Qatar 2022
L'ultimo respiro dello Stadium 974, simbolo del paradosso di questi Mondiali
L’edizione mondiale più discussa di sempre lascia in eredità un impianto che potrà aiutare, per eterogenesi dei fini, il calcio a essere più sostenibile
Inutile immaginare paesaggi che non esistono. In Qatar mancano le colline, il miglior panorama è all’interno di un porto di una città moderna e lo Stadium 974 non è quello di Olimpia con gli spettatori in grado di visualizzare le corse dalle pendici del Monte Crono. Chi lo ha visitato forse nemmeno sa che in questo impianto, tanto futurista quanto provvisorio, si torna proprio alle origini greche del primo stadion della storia che, nei secoli, venne gradualmente trasferito a est fino a raggiungere la posizione attuale. Difficile immaginare un collegamento tra l’attuale Archea Olympia e Doha, eppure una sorte simile sembra essere nel destino dell’inventiva qatariota. L’edizione mondiale più discussa di sempre lascia in eredità un impianto che potrà aiutare, per eterogenesi dei fini, il calcio a essere più sostenibile. Paradossale dirlo per un’organizzazione che ha sperperato spazi e denari per rendere possibile l’impossibile, irrigando il deserto e portando i tifosi dentro una realtà ovattata.

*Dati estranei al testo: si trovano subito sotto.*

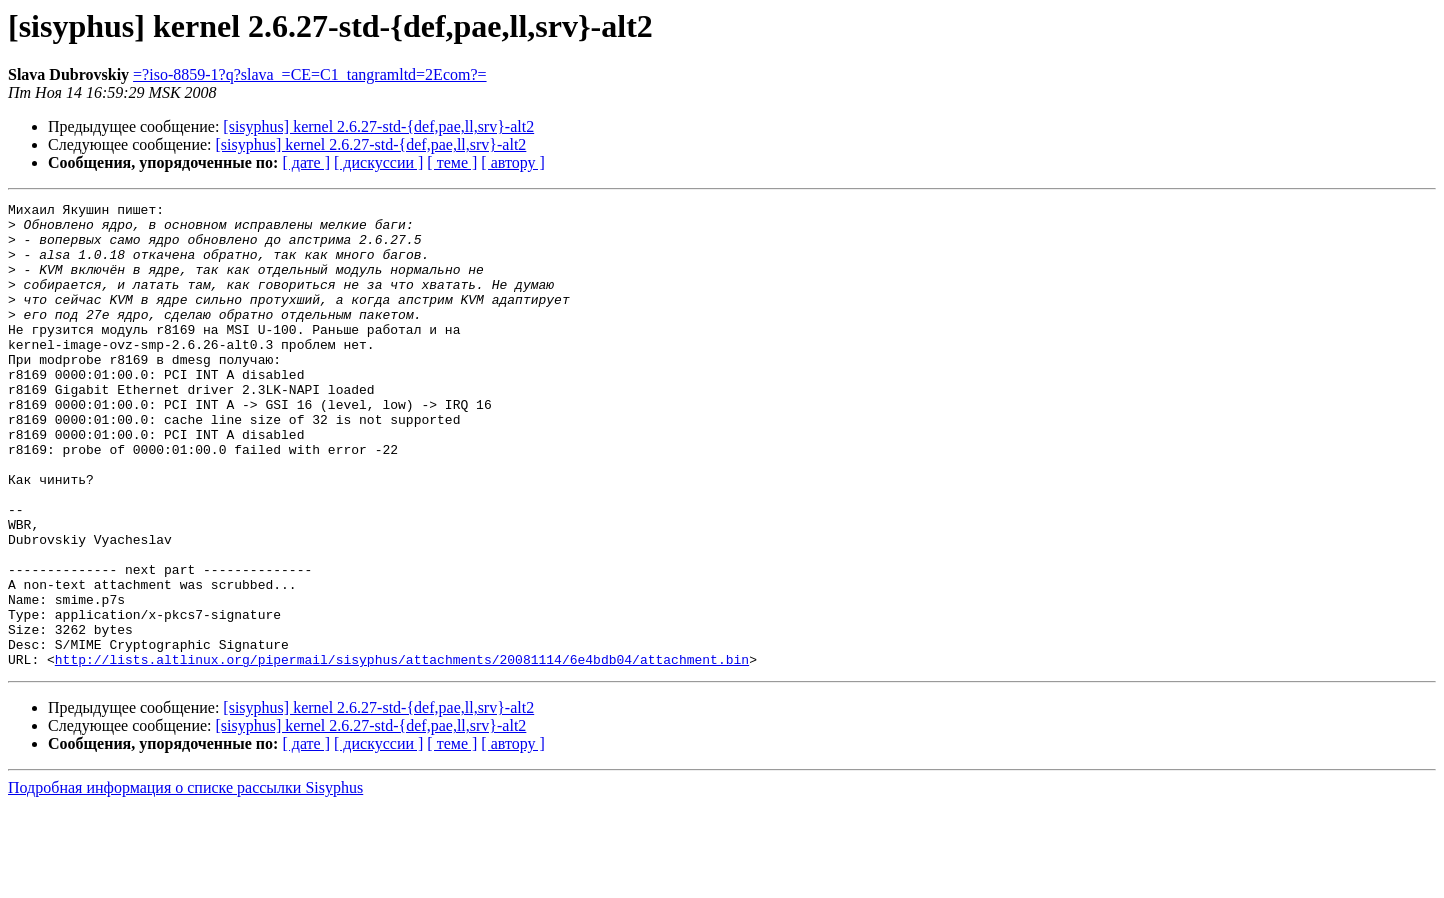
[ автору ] (512, 162)
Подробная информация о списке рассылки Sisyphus (185, 880)
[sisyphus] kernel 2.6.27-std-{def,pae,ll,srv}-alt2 (378, 126)
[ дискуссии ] (378, 162)
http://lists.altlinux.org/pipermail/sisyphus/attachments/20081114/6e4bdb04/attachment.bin (402, 752)
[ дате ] (306, 162)
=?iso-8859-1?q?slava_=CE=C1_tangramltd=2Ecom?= (309, 74)
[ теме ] (452, 162)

La vita dello Stadium 974 è già destinata alla storia, rinchiusa dentro gli almanacchi, come il suo nome che richiamava sia i container che lo componevano sia il prefisso telefonico nazionale. Un’esistenza tanto breve quanto intensa, si parla al passato per raccontarla. Lo smantellamento è iniziato, eppure al suo interno, pochi giorni fa, si sono vissute emozioni ancora da decifrare come i due gol dell’Argentina, la doppietta di Mbappé per non dire delle due vittorie brasiliane. Proprio il poker dei verdeoro contro la Corea del Sud ha messo la parola fine alla sua esistenza. Almeno per ora. Non si sa dove sarà ricostruito: non sarà uno spostamento di poche centinaia di metri come a Olimpia, magari rinascerà a migliaia di chilometri di distanza. Ci sono molte voci sul suo destino, tra cui l’utopia più bella: diventare uno stadio itinerante che andrà in tutti paesi che ospiteranno i Mondiali nei prossimi anni.
Forse si viaggia troppo con la fantasia. Alla vigilia della Coppa del mondo si ipotizzava che, una volta smontato, potesse essere inviato, come una costruzione Lego, in altre nazioni più povere per creare una serie di stadi più piccoli. Stanno uscendo anche altre ipotesi: c’è chi dice che potrebbe essere rimontato in un altro porto, a Montevideo, per accogliere i Mondiali del 2030. Un’edizione ancora da assegnare, ma che diventerebbe un’altra storia nella storia, anche se il prefisso telefonico uruguaiano, 598, è meno melodico e con 200 container in meno. Inoltre, se non fosse per una popolazione quasi simile per numero di abitanti, ben poco accomuna il Qatar all’Uruguay: gli arabi sono tra i paesi più ricchi al mondo, i sudamericani arrancano per restare tra i primi cinquanta. Eppure, grazie alla sua struttura, lo stadio potrebbe essere davvero trasferito in Sud America, circumnavigando l’Africa, per evitare la costruzione di un nuovo impianto dall'impatto ambientale più elevato. Da lì potrebbe nuovamente essere smontato e trasferito in un'altra sede, offrendo così una soluzione versatile e sostenibile per ospitare eventi sportivi di grande portata senza soluzione di continuità. Fin qui, siamo realisti, è solo un sogno.
“Molti dicono che le utopie sono delle idiozie. Ma saranno comunque idiozie vitali”, scriveva Steiner. Come quella che ha permesso, in piena Doha, di realizzare l’unico impianto di tutti i Mondiali senza aria condizionata. Eh sì, lo Stadium 974 è stato concepito per essere ventilato in maniera naturale. Merito di un’architettura studiata per massimizzare l’investimento. Parlare di soldi è un duro ritorno alla realtà. Per far sì che si realizzi “un’eredità funzionale e misurata alle esigenze locali” come ha scritto Antonio Cunazza, divulgatore sui temi dell'architettura sportiva, lo spazio portuale verrà riutilizzato all’interno di un progetto che prevede un nuovo conglomerato urbano sul lungomare della capitale, con spazi destinati sia al commercio che alla comunità locale. Insomma, la sostenibilità va bene ma gli affari restano affari.